The pace of class is accelerating really fast now. We started diving into Ruby this past week, and I have learned more in that short time period than I did in several months of self-study. We had a couple interesting challenges to complete over the weekend, the first of which I’ll talk about in this post.

Pig Latin Challenge

The first weekend challenge that Jeff gave us entailed creating a Ruby program that could translate any string into Pig Latin.

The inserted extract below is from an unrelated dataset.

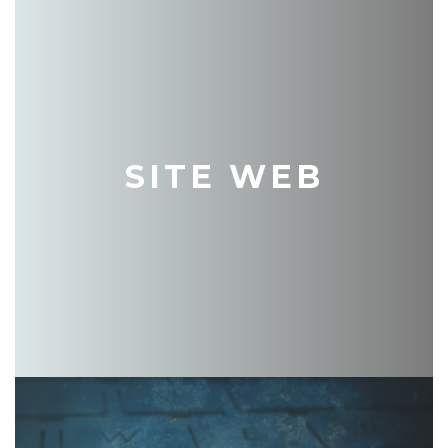
SITE WEB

The instructions were as follows:


For this challenge, you’ll need to encode sentences into pig latin, and also decode them.

You’ll need to write two methods: one to encode, and one to decode.


“ruby rules” becomes “ubyray ulesray” “go blackhawks” becomes “ogay lackhawksbay” “apples are happy fruit” becomes “applesay areay appyhay ruitfay”

Encoding rules are widely debated, so here are some simple ones to get us started:

  1. If a word starts with a consonant, move it to the end of the word, and then add “ay”
  2. If a word starts with a vowel, simply add “ay” to the end of the word.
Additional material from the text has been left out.